__The task__
Copy each line of the entries beneath that contains the word "folder".

☆ ☆ ☆

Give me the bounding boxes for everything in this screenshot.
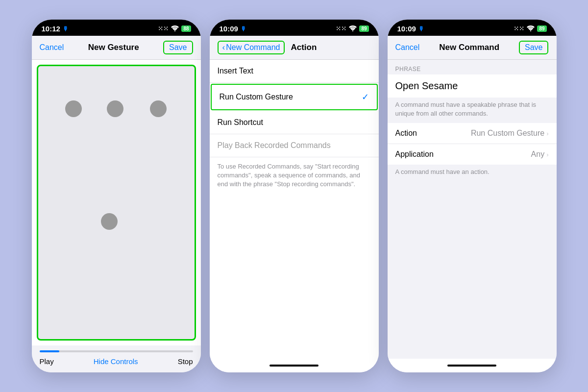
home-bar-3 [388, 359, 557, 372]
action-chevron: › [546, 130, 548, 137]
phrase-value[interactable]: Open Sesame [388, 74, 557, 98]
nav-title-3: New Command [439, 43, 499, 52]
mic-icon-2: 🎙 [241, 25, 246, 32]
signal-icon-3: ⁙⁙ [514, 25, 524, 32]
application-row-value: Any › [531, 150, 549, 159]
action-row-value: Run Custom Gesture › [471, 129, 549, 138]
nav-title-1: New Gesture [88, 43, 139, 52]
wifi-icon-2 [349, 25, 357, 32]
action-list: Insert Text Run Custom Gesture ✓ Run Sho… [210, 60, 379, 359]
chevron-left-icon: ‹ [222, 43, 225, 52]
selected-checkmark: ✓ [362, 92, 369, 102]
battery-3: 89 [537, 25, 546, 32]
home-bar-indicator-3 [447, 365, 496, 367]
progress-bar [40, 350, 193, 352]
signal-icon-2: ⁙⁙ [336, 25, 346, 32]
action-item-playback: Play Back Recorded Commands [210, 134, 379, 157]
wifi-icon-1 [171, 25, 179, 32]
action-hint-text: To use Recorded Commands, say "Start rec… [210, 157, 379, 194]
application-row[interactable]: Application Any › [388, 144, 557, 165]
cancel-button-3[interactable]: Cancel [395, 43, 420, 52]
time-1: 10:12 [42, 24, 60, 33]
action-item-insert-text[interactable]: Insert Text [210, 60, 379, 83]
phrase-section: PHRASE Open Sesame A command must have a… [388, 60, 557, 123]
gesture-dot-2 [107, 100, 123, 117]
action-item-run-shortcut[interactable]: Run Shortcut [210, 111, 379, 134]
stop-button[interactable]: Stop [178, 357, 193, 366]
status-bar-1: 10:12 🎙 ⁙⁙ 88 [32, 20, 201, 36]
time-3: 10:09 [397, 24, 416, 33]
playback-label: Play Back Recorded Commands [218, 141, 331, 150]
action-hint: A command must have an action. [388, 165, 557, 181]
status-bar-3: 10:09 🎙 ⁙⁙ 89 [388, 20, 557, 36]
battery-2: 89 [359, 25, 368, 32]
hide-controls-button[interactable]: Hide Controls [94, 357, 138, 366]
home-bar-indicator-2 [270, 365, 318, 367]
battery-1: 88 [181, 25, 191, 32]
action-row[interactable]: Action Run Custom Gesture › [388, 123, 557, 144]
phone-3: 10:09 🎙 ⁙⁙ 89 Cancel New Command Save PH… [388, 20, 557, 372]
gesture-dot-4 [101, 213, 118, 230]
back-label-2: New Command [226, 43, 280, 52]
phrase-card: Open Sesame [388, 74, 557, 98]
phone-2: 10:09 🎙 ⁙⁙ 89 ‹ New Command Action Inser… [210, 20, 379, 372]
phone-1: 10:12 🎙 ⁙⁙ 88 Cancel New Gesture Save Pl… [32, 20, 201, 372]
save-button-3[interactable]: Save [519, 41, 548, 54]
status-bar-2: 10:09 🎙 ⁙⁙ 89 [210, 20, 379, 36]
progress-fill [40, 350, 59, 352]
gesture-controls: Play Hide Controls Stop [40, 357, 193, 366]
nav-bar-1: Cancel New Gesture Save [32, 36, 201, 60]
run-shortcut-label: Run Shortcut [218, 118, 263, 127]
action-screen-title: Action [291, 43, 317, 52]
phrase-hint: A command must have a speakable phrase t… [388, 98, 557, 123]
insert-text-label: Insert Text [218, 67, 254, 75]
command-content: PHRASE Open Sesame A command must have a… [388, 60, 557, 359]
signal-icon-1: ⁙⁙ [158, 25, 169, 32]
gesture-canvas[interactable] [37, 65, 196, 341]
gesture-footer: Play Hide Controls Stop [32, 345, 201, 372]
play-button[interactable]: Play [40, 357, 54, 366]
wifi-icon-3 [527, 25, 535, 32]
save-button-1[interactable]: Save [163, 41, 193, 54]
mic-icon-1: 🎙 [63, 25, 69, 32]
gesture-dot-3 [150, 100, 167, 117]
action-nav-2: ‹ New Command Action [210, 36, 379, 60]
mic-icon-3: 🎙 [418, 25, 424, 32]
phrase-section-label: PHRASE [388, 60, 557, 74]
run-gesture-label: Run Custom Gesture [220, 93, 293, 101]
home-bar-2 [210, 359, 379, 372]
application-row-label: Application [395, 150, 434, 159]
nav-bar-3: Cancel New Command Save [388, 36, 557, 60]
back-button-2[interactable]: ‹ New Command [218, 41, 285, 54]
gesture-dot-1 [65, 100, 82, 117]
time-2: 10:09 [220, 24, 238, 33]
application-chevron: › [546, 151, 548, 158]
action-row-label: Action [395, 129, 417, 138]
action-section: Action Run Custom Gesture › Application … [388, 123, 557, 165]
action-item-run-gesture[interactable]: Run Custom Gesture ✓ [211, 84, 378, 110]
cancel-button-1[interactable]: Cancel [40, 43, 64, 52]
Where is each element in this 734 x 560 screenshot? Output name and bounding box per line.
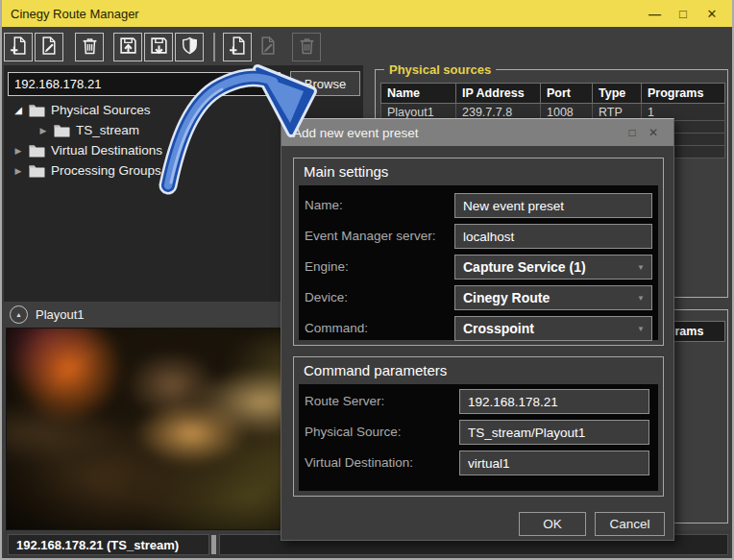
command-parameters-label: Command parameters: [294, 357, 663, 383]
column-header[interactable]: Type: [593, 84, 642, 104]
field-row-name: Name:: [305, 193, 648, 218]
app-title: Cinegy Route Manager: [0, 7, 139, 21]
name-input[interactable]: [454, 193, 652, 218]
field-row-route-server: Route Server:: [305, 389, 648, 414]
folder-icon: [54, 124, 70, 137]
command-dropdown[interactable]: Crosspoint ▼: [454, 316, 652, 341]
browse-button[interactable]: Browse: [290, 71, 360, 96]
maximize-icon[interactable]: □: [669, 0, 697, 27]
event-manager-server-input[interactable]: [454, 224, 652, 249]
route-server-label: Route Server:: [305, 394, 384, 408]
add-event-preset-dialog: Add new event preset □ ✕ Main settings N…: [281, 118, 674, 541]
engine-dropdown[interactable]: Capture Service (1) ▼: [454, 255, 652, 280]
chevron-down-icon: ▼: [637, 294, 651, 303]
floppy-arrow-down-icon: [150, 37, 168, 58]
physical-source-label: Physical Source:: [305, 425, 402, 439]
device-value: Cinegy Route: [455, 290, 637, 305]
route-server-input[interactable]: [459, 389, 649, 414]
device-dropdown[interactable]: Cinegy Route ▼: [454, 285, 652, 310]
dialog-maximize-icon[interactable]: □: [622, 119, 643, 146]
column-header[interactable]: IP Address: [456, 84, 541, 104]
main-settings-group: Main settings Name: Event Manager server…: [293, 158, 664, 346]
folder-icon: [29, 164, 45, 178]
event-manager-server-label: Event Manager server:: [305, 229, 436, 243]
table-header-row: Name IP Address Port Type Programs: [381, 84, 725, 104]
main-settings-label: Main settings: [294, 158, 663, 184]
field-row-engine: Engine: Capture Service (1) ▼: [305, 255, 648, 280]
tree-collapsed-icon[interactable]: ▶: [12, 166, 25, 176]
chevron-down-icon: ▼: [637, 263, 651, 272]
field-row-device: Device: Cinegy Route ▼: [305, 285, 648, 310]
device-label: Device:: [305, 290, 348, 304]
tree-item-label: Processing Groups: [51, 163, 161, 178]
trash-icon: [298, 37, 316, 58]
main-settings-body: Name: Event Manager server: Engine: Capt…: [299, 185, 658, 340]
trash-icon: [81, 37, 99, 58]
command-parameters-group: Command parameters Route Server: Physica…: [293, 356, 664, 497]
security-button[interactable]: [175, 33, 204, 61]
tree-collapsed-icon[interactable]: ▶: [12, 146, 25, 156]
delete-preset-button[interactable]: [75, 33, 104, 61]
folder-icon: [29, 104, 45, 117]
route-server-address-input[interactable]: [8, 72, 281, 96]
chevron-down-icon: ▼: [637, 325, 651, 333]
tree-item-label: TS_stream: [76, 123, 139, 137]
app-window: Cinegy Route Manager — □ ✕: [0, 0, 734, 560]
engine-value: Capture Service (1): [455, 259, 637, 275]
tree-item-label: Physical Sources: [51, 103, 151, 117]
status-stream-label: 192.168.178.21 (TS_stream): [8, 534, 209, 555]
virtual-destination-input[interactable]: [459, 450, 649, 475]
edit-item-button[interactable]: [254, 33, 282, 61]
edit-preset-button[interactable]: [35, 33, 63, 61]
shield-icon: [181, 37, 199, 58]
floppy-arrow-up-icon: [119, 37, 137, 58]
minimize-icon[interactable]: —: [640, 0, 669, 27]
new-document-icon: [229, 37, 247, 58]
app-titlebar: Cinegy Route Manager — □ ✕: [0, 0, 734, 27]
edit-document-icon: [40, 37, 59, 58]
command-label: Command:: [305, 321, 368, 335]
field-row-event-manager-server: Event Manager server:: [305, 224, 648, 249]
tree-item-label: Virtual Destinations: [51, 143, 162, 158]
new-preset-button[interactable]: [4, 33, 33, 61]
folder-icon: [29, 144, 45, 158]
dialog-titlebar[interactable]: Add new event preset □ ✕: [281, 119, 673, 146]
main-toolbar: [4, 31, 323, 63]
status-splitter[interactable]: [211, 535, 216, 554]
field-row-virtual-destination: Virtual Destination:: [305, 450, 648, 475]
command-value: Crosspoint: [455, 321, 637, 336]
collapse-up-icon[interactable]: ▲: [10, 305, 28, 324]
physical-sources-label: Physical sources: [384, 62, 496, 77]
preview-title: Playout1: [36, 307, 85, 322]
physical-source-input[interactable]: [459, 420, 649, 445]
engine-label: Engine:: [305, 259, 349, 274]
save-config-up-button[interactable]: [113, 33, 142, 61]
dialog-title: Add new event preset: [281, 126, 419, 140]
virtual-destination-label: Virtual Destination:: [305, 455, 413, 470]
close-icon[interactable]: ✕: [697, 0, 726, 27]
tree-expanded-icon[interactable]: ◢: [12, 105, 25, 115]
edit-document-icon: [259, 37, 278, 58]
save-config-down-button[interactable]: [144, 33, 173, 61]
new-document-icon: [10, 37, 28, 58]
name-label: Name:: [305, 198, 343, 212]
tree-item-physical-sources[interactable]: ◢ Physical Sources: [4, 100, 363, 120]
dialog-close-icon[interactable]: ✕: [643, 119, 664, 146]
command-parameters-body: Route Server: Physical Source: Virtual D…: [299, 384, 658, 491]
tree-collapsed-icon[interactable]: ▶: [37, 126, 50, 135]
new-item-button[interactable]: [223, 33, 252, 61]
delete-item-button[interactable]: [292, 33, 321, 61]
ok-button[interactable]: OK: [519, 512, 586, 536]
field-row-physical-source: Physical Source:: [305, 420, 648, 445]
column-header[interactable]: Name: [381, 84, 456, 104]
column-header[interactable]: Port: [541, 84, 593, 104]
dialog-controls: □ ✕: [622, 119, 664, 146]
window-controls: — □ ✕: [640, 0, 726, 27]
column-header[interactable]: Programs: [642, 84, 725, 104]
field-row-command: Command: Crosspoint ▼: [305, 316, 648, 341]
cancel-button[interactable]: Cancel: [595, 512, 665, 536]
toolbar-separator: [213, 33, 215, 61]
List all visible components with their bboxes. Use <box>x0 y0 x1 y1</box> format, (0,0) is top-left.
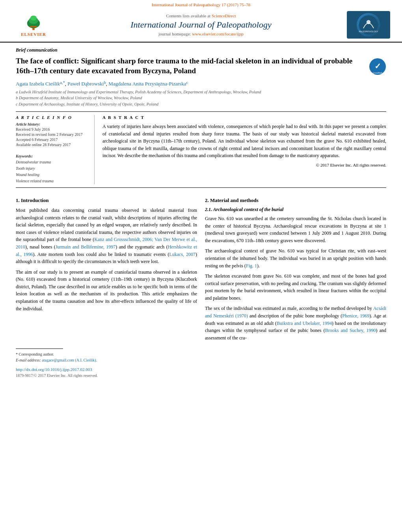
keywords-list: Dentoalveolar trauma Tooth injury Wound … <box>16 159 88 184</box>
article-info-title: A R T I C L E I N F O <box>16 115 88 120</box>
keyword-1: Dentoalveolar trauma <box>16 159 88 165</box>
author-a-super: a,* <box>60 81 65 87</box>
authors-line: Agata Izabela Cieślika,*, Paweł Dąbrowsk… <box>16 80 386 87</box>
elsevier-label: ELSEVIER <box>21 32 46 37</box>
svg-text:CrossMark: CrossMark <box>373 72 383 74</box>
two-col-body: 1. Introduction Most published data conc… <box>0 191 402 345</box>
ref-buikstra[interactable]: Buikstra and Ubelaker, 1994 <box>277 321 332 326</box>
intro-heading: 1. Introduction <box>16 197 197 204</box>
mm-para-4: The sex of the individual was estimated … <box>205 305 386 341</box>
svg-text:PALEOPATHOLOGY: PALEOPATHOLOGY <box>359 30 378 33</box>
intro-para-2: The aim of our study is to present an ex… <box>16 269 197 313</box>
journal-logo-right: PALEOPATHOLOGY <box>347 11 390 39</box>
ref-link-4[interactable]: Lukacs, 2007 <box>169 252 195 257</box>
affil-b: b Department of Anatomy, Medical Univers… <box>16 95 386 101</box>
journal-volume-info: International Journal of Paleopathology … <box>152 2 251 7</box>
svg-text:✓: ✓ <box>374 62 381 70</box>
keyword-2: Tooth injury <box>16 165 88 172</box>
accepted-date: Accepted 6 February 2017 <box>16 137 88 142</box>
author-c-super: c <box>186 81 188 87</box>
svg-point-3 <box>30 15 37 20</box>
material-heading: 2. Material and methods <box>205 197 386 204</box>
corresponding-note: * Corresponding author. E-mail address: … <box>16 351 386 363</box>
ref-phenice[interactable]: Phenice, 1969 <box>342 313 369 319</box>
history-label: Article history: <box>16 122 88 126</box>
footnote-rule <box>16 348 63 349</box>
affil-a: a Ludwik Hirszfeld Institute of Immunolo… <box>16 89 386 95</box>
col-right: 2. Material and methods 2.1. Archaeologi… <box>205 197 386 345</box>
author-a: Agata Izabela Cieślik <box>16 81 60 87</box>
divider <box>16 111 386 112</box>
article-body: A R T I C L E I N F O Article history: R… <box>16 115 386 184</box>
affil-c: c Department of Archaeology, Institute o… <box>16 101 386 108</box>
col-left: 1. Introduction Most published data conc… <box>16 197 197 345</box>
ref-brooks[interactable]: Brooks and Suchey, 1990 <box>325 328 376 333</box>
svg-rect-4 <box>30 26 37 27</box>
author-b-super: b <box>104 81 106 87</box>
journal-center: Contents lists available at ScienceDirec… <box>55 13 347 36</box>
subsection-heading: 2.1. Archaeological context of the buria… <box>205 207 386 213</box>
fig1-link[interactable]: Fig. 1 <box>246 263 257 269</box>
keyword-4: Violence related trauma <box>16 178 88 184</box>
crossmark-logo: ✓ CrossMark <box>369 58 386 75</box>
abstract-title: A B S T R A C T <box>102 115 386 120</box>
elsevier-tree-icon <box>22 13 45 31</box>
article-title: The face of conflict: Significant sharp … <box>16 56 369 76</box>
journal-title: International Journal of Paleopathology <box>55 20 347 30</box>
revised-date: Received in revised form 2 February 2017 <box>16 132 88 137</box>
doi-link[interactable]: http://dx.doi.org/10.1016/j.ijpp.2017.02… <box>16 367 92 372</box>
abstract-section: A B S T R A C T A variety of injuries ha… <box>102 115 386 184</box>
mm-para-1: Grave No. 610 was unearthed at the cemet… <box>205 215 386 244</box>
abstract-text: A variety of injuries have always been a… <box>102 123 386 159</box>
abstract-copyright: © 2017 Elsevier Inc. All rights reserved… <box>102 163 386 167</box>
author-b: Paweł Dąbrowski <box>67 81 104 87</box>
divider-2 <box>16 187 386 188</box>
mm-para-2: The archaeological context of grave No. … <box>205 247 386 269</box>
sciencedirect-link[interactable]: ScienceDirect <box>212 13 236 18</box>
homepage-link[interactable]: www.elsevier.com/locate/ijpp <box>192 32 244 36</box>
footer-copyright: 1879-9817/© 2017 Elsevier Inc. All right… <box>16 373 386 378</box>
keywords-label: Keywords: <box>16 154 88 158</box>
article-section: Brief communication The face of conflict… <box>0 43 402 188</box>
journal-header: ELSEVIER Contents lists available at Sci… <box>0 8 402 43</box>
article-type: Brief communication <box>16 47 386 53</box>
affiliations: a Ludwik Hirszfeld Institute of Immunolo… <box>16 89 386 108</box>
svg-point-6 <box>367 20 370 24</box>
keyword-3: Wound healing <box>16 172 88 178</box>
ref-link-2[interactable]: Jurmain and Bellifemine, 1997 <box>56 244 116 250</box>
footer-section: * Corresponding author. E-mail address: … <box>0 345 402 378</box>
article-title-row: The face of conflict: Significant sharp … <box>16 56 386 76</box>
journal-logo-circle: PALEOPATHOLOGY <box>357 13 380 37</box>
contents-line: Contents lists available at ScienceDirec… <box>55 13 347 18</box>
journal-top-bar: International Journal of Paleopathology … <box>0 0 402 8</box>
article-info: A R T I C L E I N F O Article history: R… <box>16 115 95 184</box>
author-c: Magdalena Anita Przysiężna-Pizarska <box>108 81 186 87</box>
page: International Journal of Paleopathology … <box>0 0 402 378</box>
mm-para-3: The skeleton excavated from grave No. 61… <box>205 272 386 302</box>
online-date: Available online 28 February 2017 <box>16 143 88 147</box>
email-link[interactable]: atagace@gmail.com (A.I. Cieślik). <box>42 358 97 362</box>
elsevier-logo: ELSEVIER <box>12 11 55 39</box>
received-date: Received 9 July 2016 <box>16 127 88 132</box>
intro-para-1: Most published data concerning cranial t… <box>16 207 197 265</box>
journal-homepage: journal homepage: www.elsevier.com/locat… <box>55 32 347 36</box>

☆ ☆ ☆

__Solution for this exercise__
folder-icon: [54, 124, 70, 137]
folder-icon: [29, 164, 45, 178]
folder-icon: [29, 104, 45, 117]
folder-icon: [29, 144, 45, 158]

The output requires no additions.